- _Dataset excerpts_:
=== Section Start ===

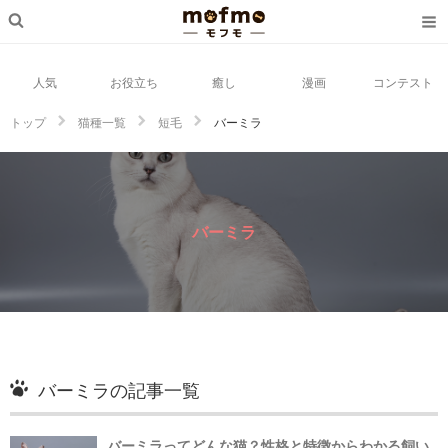
人気
お役立ち
癒し
漫画
コンテスト
トップ
猫種一覧
短毛
バーミラ
バーミラ
バーミラの記事一覧
バーミラってどんな猫？性格と特徴からわかる飼い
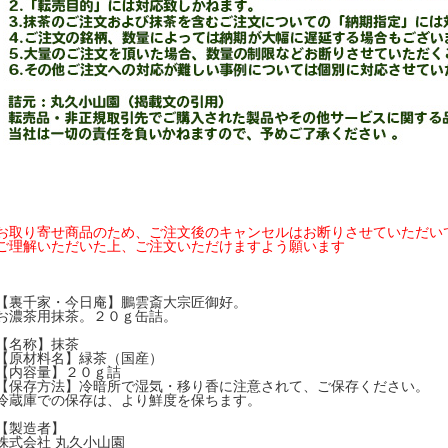
お取り寄せ商品のため、ご注文後のキャンセルはお断りさせていただい
ご理解いただいた上、ご注文いただけますよう願います
【裏千家・今日庵】鵬雲斎大宗匠御好。
お濃茶用抹茶。２０ｇ缶詰。
【名称】抹茶
【原材料名】緑茶（国産）
【内容量】２０ｇ詰
【保存方法】冷暗所で湿気・移り香に注意されて、ご保存ください。
冷蔵庫での保存は、より鮮度を保ちます。
【製造者】
株式会社 丸久小山園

=== Section End ===

In the transcription, every picture is to be excluded and the records above given again exactly.

- _THE ANSWER_:
人気
お役立ち
癒し
漫画
コンテスト
トップ
猫種一覧
短毛
バーミラ
バーミラ
バーミラの記事一覧
バーミラってどんな猫？性格と特徴からわかる飼い
お取り寄せ商品のため、ご注文後のキャンセルはお断りさせていただい
ご理解いただいた上、ご注文いただけますよう願います
【裏千家・今日庵】鵬雲斎大宗匠御好。
お濃茶用抹茶。２０ｇ缶詰。
【名称】抹茶
【原材料名】緑茶（国産）
【内容量】２０ｇ詰
【保存方法】冷暗所で湿気・移り香に注意されて、ご保存ください。
冷蔵庫での保存は、より鮮度を保ちます。
【製造者】
株式会社 丸久小山園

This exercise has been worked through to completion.